Por el amor de Pablo
aces bien en pensarlo antes de tomar una decisión, la que sea. Si no lo quieres ¡dícelo a Ernesto! Mejor eso a tenerlo nada más por darle gusto. En caso de que decidas recibirlo, es el momento ideal para que lo hagas. Tú y Ernesto trabajan: podrán con los gastos –no son pocos, te lo digo por experiencia. Otra cosa a favor: el jardincito de atrás para que juegue el bebé. ¿Por qué te ríes? No digo que todo vaya a ser felicidad: tendrás problemas con él, habrá días en que te darán ganas de estrangularlo... Por favor, no vuelvas con lo mismo. Ya me explicaste los motivos por los que no quieres aceptar. Los entiendo. Pensaba igual que tú. Por fortuna cambié de opinión. No tienes idea de cuánto puede unir a una pareja la llegada de un pequeño.

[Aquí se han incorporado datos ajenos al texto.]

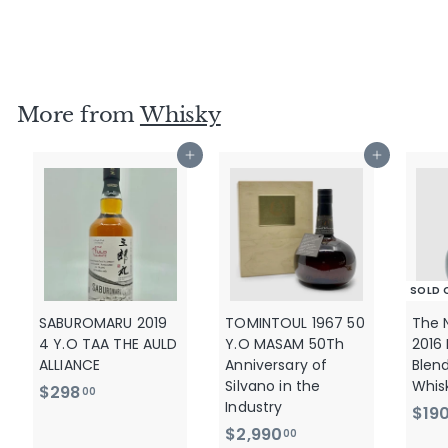
- No15
$
$580
00
5
8
0
More from
Whisky
.
0
Add to cart
Add to cart
0
SOLD 
SABUROMARU 2019
TOMINTOUL 1967 50
The 
4 Y.O TAA THE AULD
Y.O MASAM 50Th
2016
ALLIANCE
Anniversary of
Blen
Silvano in the
Whis
$
$298
00
Industry
$19
2
$
$2,990
00
9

Muchas veces me he preguntado qué sería de mi relación con Alberto si no hubiéramos tenido a Pablo. Para empezar, divorciados ya no mantendríamos ningún contacto; pero es todo lo contrario: nos hablamos dos veces al día, está al pendiente de lo que se me ofrece, salimos a pasear. Siento que Alberto y yo tenemos muchas más cosas en común que mientras fuimos esposos. ¿Y sabes a quién se lo debo? ¡A Pablo! Me parece increíble haber llegado a quererlo tanto, sobre todo cuando pienso que al principio lo veía como un estorbo, alguien que iba a interferir en nuestra intimidad. Te juro que antes de conocerlo, lo odiaba. No me creas: exagero.
II
Alberto y yo jamás consideramos la posibilidad de una adopción. Empezamos a hablar de eso por una casualidad: él tuvo que ir a Monterrey para atender asuntos de trabajo. A su regreso me dijo que en el avión había conversado con una pareja de ancianos que llevaban en un transportador a su mascota –una perrita blanca, divina– y le habían dicho que ese animal era su gran compañero.

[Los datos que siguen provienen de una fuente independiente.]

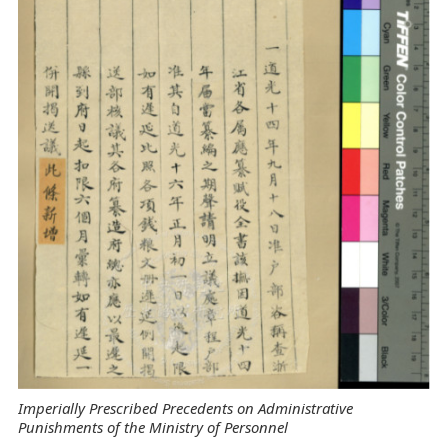
Imperially Prescribed Precedents on Administrative
Punishments of the Ministry of Personnel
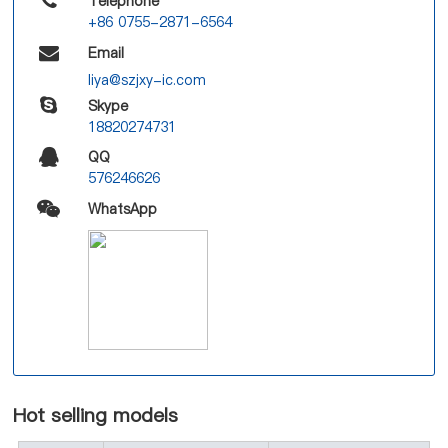
Telephone
+86 0755-2871-6564
Email
liya@szjxy-ic.com
Skype
18820274731
QQ
576246626
WhatsApp
Hot selling models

Durante la cena, Alberto volvió a hablarme de su encuentro con la pareja y al fin me preguntó si me gustaría tener una mascota. Le dije que ni loca. Me llamó tonta y yo a él iluso. ¿No se daba cuenta de que el departamento era muy chico y los dos trabajábamos muchísimo? Si no teníamos tiempo para nosotros, menos para encargarnos de cuidar a un animal. No le importaron mis argumentos. Más de una semana insistió con lo de la mascota, pero como yo me mantenía irreductible siempre terminábamos peleando.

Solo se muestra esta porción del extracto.